Filmworker is a talking-heads documentary that revitalises the stale Kubrick rundown by placing the focus, as the title suggests, on his assistant instead. Luckily, the life of his assistant is just as fascinating as Kubrick himself: Leon Vitali transitions from Kubrick fanboy, to established actor, to the man working behind the scenes and pulling Stanley’s strings, doggedly tending to the auteur’s every need.

He’s a man who gives up the limelight to work for Kubrick, and Filmworker goes into great detail elaborating on exactly what that work entails. Urged to work 24 hours a day, 7 days a week, Vitali’s dedication, and, let’s face it, devotion, is never in question. Yet there’s a simmering dark undercurrent that rises to the surface when the workload rears its ugly head; straying away from the preconceived notions that an indirect study on Kubrick implies, Filmworker refuses to idolise the director, supplying a well-rounded argument that discloses the harsh truths of his creative endeavours – and how those endeavours affect the person closest to him. Kubrick may be revered, but this film has the intelligence to understand that he’s also human.

If the painstaking workload is relayed to us in great detail, less attention is given to topics that could’ve held similar interest: Vitali’s early loss of his father could have substantiated the idea of Kubrick as a paternal figure for Vitali to latch on to – yet is considered briefly before the film moves back to its narrative on the sacrifices required to work for Kubrick.

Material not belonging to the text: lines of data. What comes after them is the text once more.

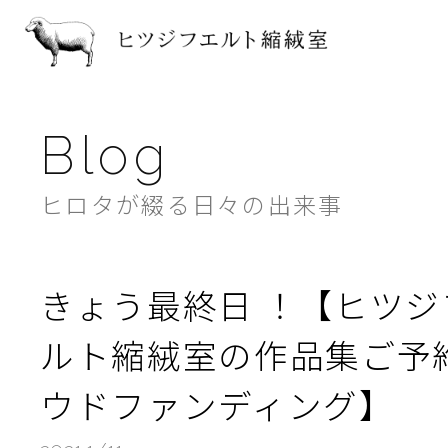
ヒツジフ
Blog
ヒロタが綴る日々の出来事
きょう最終日 ！【ヒツジ
ルト縮絨室の作品集ご予
ウドファンディング】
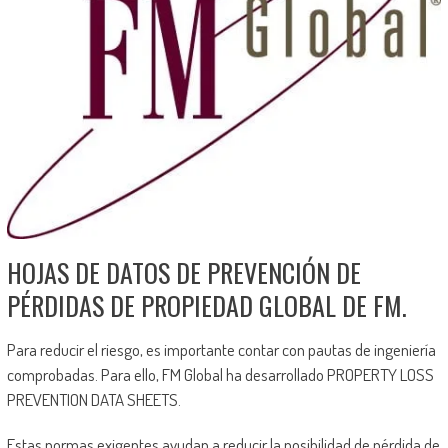
HOJAS DE DATOS DE PREVENCIÓN DE
PÉRDIDAS DE PROPIEDAD GLOBAL DE FM.
Para reducir el riesgo, es importante contar con pautas de ingeniería
comprobadas. Para ello, FM Global ha desarrollado PROPERTY LOSS
PREVENTION DATA SHEETS.
Estas normas exigentes ayudan a reducir la posibilidad de pérdida de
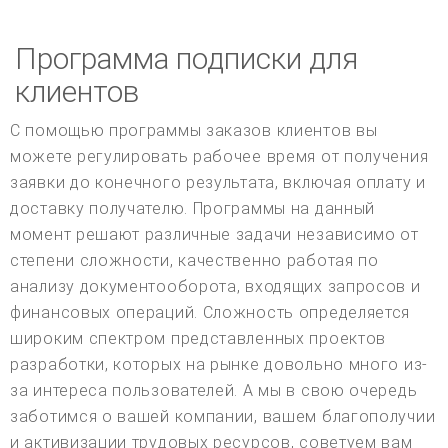
Программа подписки для
клиентов
С помощью программы заказов клиентов вы
можете регулировать рабочее время от получения
заявки до конечного результата, включая оплату и
доставку получателю. Программы на данный
момент решают различные задачи независимо от
степени сложности, качественно работая по
анализу документооборота, входящих запросов и
финансовых операций. Сложность определяется
широким спектром представленных проектов
разработки, которых на рынке довольно много из-
за интереса пользователей. А мы в свою очередь
заботимся о вашей компании, вашем благополучии
и активизации трудовых ресурсов, советуем вам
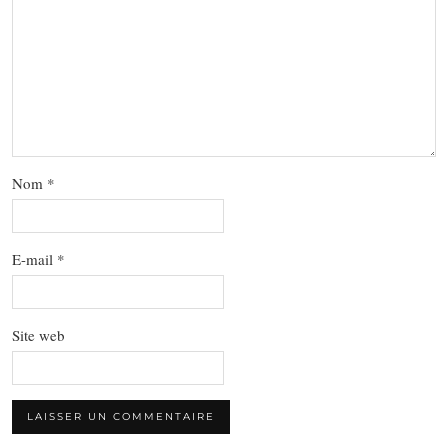
Nom
*
E-mail
*
Site web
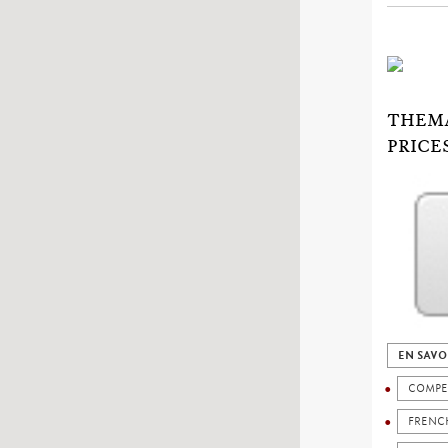
THEMA
PRICE
EN SAVO
COMPE
FRENC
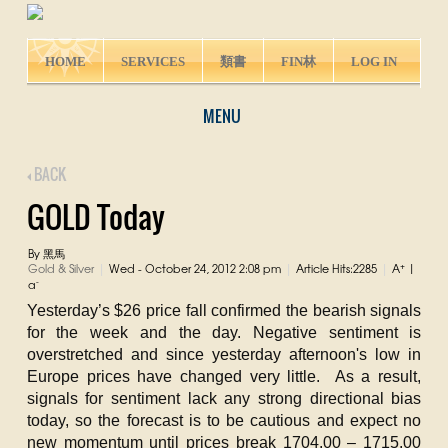
HOME
SERVICES
類書
FIN林
LOG IN
MENU
BACK
GOLD Today
By 黑馬
+
Gold & Silver
Wed - October 24, 2012 2:08 pm
Article Hits:2285
A
|
|
|
|
-
a
Yesterday’s $26 price fall confirmed the bearish signals
for the week and the day. Negative sentiment is
overstretched and since yesterday afternoon's low in
Europe prices have changed very little. As a result,
signals for sentiment lack any strong directional bias
today, so the forecast is to be cautious and expect no
new momentum until prices break 1704.00 – 1715.00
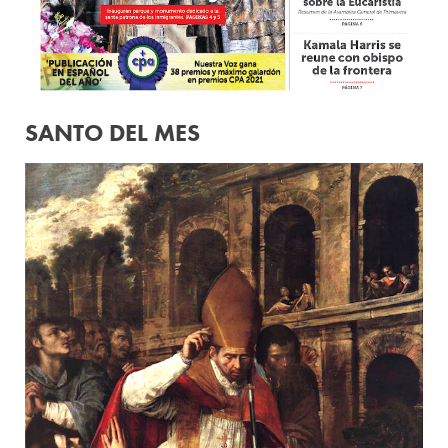
SANTO DEL MES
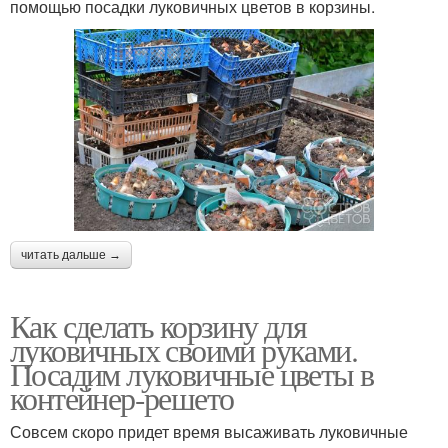
помощью посадки луковичных цветов в корзины.
читать дальше →
Как сделать корзину для
луковичных своими руками.
Посадим луковичные цветы в
контейнер-решето
Совсем скоро придет время высаживать луковичные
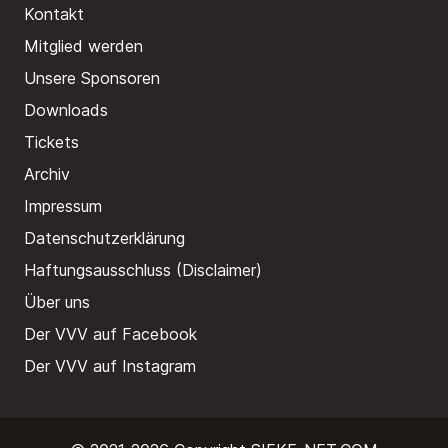
Kontakt
Mitglied werden
Unsere Sponsoren
Downloads
Tickets
Archiv
Impressum
Datenschutzerklärung
Haftungsausschluss (Disclaimer)
Über uns
Der VVV auf Facebook
Der VVV auf Instagram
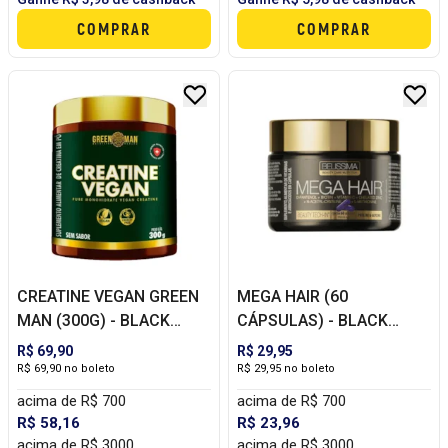
COMPRAR
COMPRAR
CREATINE VEGAN GREEN
MEGA HAIR (60
MAN (300G) - BLACK
CÁPSULAS) - BLACK
SKULL
SKULL
R$ 69,90
R$ 29,95
R$ 69,90 no boleto
R$ 29,95 no boleto
acima de R$ 700
acima de R$ 700
R$ 58,16
R$ 23,96
acima de R$ 3000
acima de R$ 3000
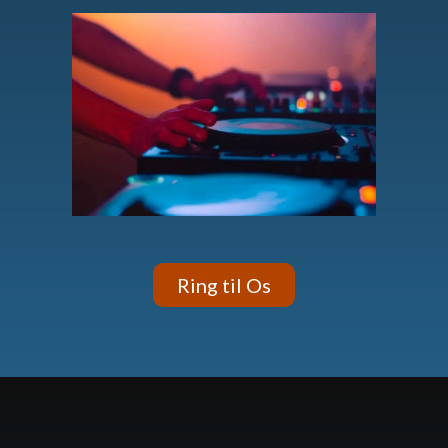
Ring til Os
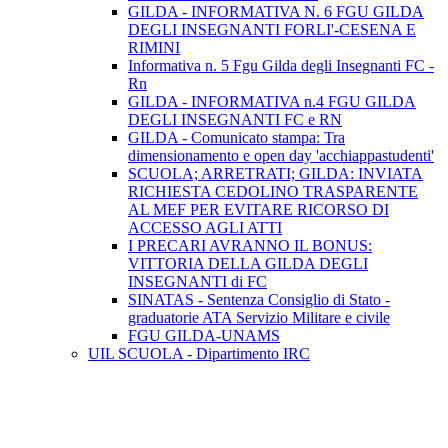
GILDA - INFORMATIVA N. 6 FGU GILDA
DEGLI INSEGNANTI FORLI'-CESENA E
RIMINI
Informativa n. 5 Fgu Gilda degli Insegnanti FC -
Rn
GILDA - INFORMATIVA n.4 FGU GILDA
DEGLI INSEGNANTI FC e RN
GILDA - Comunicato stampa: Tra
dimensionamento e open day 'acchiappastudenti'
SCUOLA; ARRETRATI; GILDA: INVIATA
RICHIESTA CEDOLINO TRASPARENTE
AL MEF PER EVITARE RICORSO DI
ACCESSO AGLI ATTI
I PRECARI AVRANNO IL BONUS:
VITTORIA DELLA GILDA DEGLI
INSEGNANTI di FC
SINATAS - Sentenza Consiglio di Stato -
graduatorie ATA Servizio Militare e civile
FGU GILDA-UNAMS
UIL SCUOLA - Dipartimento IRC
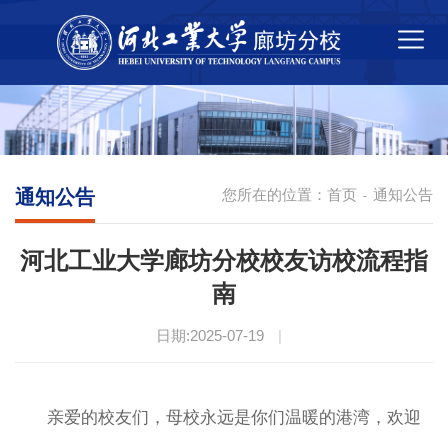
通知公告
您所在的位置：
首页
通知公告
-
河北工业大学廊坊分校校友访校流程指
南
日期:2025-07-19
|
亲爱的校友们，母校永远是你们温暖的港湾，欢迎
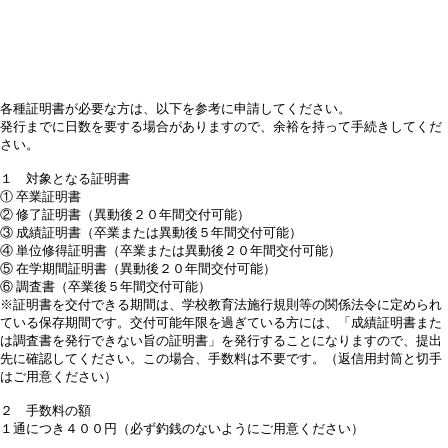
各種証明書が必要な方は、以下を参考に申請してください。
発行までに日数を要する場合がありますので、余裕を持って手続きしてくだ
さい。
１ 対象となる証明書
① 卒業証明書
② 修了証明書（異動後２０年間交付可能）
③ 成績証明書（卒業または異動後５年間交付可能）
④ 単位修得証明書（卒業または異動後２０年間交付可能）
⑤ 在学期間証明書（異動後２０年間交付可能）
⑥ 調査書（卒業後５年間交付可能）
※証明書を交付できる期間は、学校教育法施行規則等の関係法令に定められ
ている保存期間です。交付可能年限を過ぎている方には、「成績証明書また
は調査書を発行できない旨の証明書」を発行することになりますので、提出
先に確認してください。この場合、手数料は不要です。（返信用封筒と切手
はご用意ください）
２ 手数料の額
１通につき４００円（必ず釣銭のないようにご用意ください）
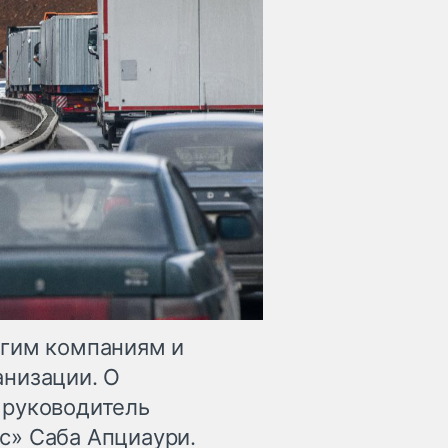
огим компаниям и
анизации. О
 руководитель
с» Саба Апциаури.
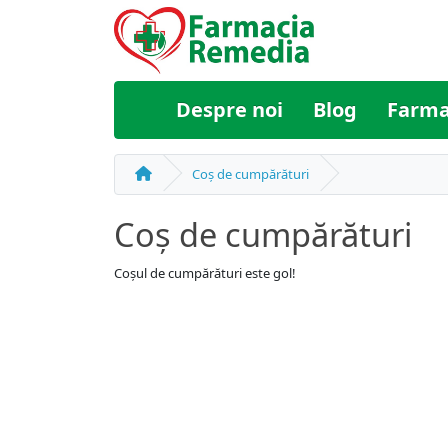
Despre noi
Blog
Farma
Coș de cumpărături
Coș de cumpărături
Coșul de cumpărături este gol!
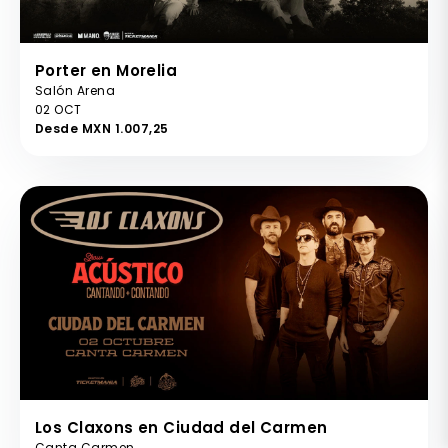
Porter en Morelia
Salón Arena
02 OCT
Desde MXN 1.007,25
Los Claxons en Ciudad del Carmen
Canta Carmen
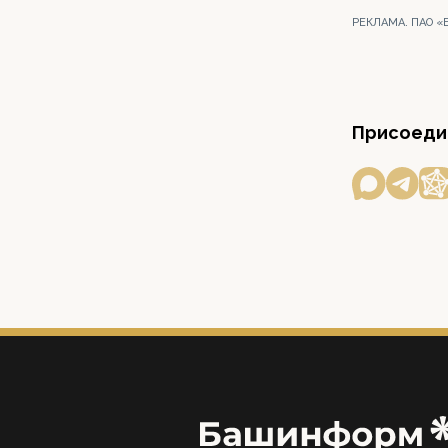
РЕКЛАМА. ПАО «
Присоедин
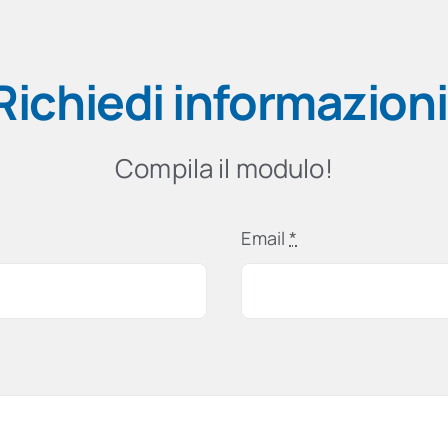
Richiedi informazioni
Compila il modulo!
Email
*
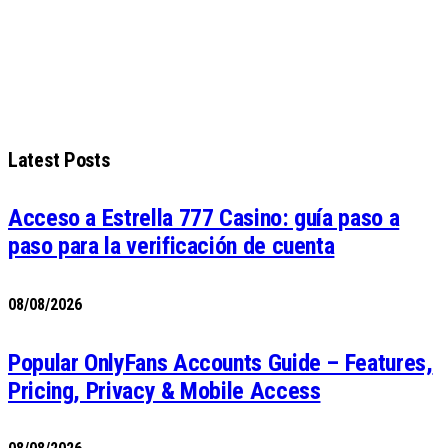
Latest Posts
Acceso a Estrella 777 Casino: guía paso a
paso para la verificación de cuenta
08/08/2026
Popular OnlyFans Accounts Guide – Features,
Pricing, Privacy & Mobile Access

It’s the (rather welcome) problem of being too well-informed on one area of expertise to the point where refusing to cut enough of the information leads to redundancy.

Still, the information fed to us is incredibly absorbing – it’s hard not to be when Kubrick is (half) the subject matter. To a perfectionist such as Kubrick, pointing out redundancies or any imbalances in attention to Filmworker’s many angles is a valid take. To the average moviegoer, they’re nitpicks, outmatched by the sensory overload of Kubrick-ian knowledge. By looking at the man through the lens of his closest counterpart, we, too, are made to feel as if Kubrick is a warm friend of ours.

Filmworker screens at the 61st BFI London Film Festival on 4 and 5 October 2017.